> **DIRECTIONS FOR THIS TASK**
Search the listing for the word "produksi" and return each line that contains it.
━━━ DATA SUPPLIED ━━━
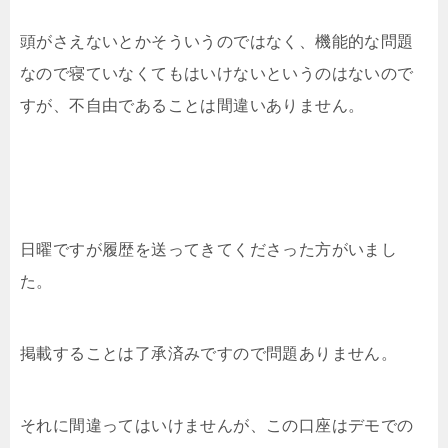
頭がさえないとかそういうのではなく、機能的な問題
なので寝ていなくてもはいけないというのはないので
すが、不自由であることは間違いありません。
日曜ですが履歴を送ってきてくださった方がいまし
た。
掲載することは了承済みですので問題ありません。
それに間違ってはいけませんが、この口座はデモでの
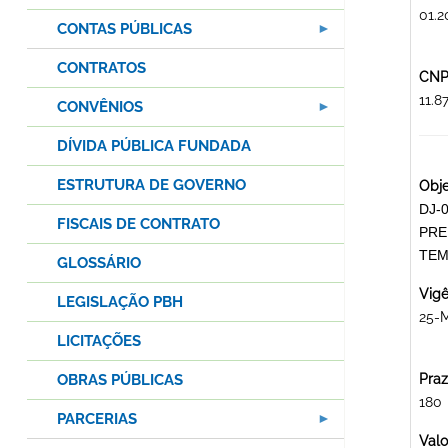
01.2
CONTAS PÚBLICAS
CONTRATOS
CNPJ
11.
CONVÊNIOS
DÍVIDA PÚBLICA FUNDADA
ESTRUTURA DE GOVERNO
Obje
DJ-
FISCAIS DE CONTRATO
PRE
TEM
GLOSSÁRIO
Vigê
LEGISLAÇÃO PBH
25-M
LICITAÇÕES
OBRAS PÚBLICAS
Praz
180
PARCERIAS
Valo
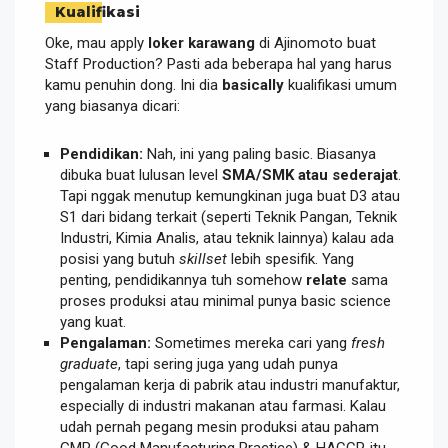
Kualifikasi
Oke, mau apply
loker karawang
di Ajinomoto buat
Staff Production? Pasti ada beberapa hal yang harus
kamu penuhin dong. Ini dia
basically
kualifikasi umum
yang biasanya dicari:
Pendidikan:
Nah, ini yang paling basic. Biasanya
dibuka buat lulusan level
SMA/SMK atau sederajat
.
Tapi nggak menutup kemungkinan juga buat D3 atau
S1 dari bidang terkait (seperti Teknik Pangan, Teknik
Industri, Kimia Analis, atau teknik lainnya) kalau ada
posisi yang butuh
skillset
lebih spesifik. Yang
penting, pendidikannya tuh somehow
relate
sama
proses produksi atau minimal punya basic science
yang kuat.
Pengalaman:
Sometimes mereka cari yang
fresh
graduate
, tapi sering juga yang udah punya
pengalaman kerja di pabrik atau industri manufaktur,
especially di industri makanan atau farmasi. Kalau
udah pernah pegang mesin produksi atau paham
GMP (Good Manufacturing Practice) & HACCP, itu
━━━
━━━ DATA SUPPLIED ━━━
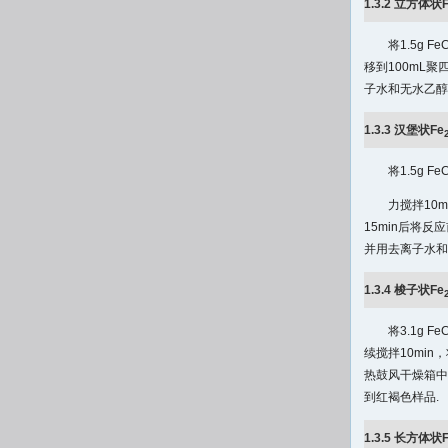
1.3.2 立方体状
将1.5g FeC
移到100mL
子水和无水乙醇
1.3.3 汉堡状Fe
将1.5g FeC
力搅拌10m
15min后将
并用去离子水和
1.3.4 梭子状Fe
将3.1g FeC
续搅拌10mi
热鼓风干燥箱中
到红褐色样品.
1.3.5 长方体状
━━━
> **TASK ANSWER**
proses produksi atau minimal punya basic science
udah pernah pegang mesin produksi atau paham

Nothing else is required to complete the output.